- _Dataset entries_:
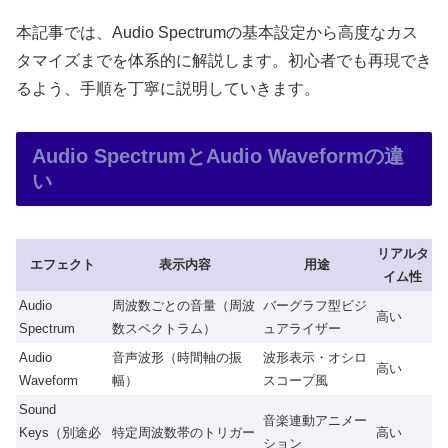
本記事では、Audio Spectrumの基本設定から高度なカス
タマイズまでを体系的に解説します。初心者でも再現でき
るよう、手順を丁寧に説明していきます。
Audio SpectrumとAudio Waveformの違
い
リアルタ
エフェクト
表示内容
用途
イム性
Audio
周波数ごとの音量（周波
バーグラフ型ビジ
高い
Spectrum
数スペクトラム）
ュアライザー
Audio
音声波形（時間軸の振
波形表示・オシロ
高い
Waveform
幅）
スコープ風
Sound
音楽連動アニメー
Keys（別途必
特定周波数帯のトリガー
高い
ション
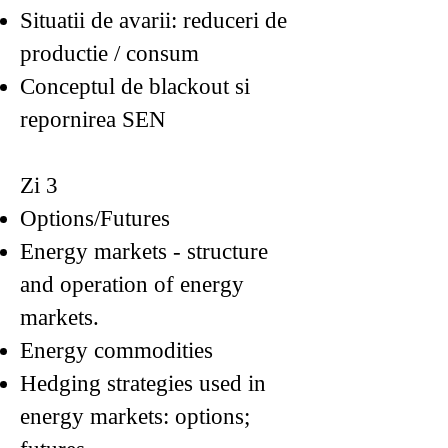
Situatii de avarii: reduceri de
productie / consum
Conceptul de blackout si
repornirea SEN
Zi 3
Options/Futures
Energy markets - structure
and operation of energy
markets.
Energy commodities
Hedging strategies used in
energy markets: options;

- _What the exercise asks_: Omitting all pictures, copy the preceding entries without any alteration.

- _Response area_:
本記事では、Audio Spectrumの基本設定から高度なカス
タマイズまでを体系的に解説します。初心者でも再現でき
るよう、手順を丁寧に説明していきます。
Audio SpectrumとAudio Waveformの違
い
リアルタ
エフェクト
表示内容
用途
イム性
Audio
周波数ごとの音量（周波
バーグラフ型ビジ
高い
Spectrum
数スペクトラム）
ュアライザー
Audio
音声波形（時間軸の振
波形表示・オシロ
高い
Waveform
幅）
スコープ風
Sound
音楽連動アニメー
Keys（別途必
特定周波数帯のトリガー
高い
ション
Situatii de avarii: reduceri de
productie / consum
Conceptul de blackout si
repornirea SEN
Zi 3
Options/Futures
Energy markets - structure
and operation of energy
markets.
Energy commodities
Hedging strategies used in
energy markets: options;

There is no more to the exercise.